Autosomal inborn errors of type I IFN immunity and autoantibodies against these cytokines
underlie at least 10% of critical COVID-19 pneumonia cases. We report very rare, biochemically
deleterious X-linked TLR7 variants in 16 unrelated male individuals aged 7 to 71 years
(mean, 36.7 years) from a cohort of 1202 male patients aged 0.5 to 99 years (mean,
52.9 years) with unexplained critical COVID-19 pneumonia. None of the 331 asymptomatically
or mildly infected male individuals aged 1.3 to 102 years (mean, 38.7 years) tested
carry such TLR7 variants (P = 3.5 x 10(-5)). The phenotypes of five hemizygous relatives
of index cases infected with SARS-CoV-2 include asymptomatic or mild infection (n
= 2) or moderate (n = 1), severe (n = 1), or critical (n = 1) pneumonia. Two patients
from a cohort of 262 male patients with severe COVID-19 pneumonia (mean, 51.0 years)

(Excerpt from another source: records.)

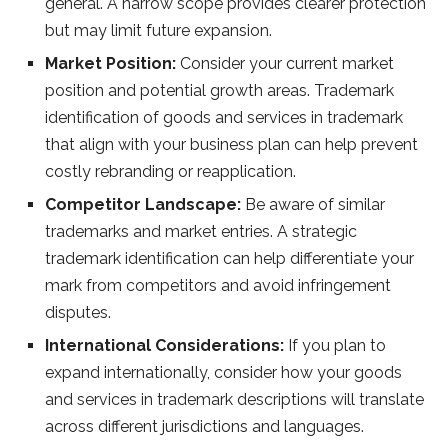
general. A narrow scope provides clearer protection
but may limit future expansion.
Market Position:
Consider your current market
position and potential growth areas. Trademark
identification of goods and services in trademark
that align with your business plan can help prevent
costly rebranding or reapplication.
Competitor Landscape:
Be aware of similar
trademarks and market entries. A strategic
trademark identification can help differentiate your
mark from competitors and avoid infringement
disputes.
International Considerations:
If you plan to
expand internationally, consider how your goods
and services in trademark descriptions will translate
across different jurisdictions and languages.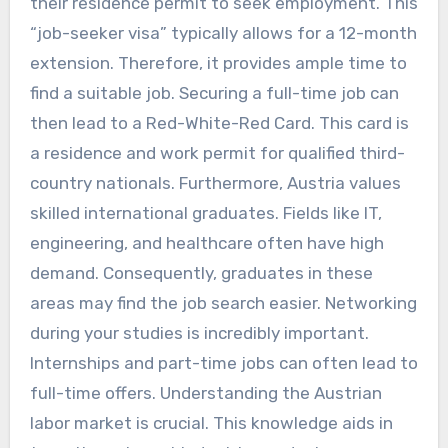
their residence permit to seek employment. This
“job-seeker visa” typically allows for a 12-month
extension. Therefore, it provides ample time to
find a suitable job. Securing a full-time job can
then lead to a Red-White-Red Card. This card is
a residence and work permit for qualified third-
country nationals. Furthermore, Austria values
skilled international graduates. Fields like IT,
engineering, and healthcare often have high
demand. Consequently, graduates in these
areas may find the job search easier. Networking
during your studies is incredibly important.
Internships and part-time jobs can often lead to
full-time offers. Understanding the Austrian
labor market is crucial. This knowledge aids in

are hemizygous for a deleterious TLR7 variant. The cumulative allele frequency for
deleterious TLR7 variants in the male general population is <6.5 x 10(-4). We show
that blood B cell lines and myeloid cell subsets from the patients do not respond
to TLR7 stimulation, a phenotype rescued by wild-type TLR7. The patients' blood plasmacytoid
dendritic cells (pDCs) produce low levels of type I IFNs in response to SARS-CoV-2.
Overall, X-linked recessive TLR7 deficiency is a highly penetrant genetic etiology
of critical COVID-19 pneumonia, in about 1.8% of male patients below the age of 60
years. Human TLR7 and pDCs are essential for protective type I IFN immunity against
SARS-CoV-2 in the respiratory tract.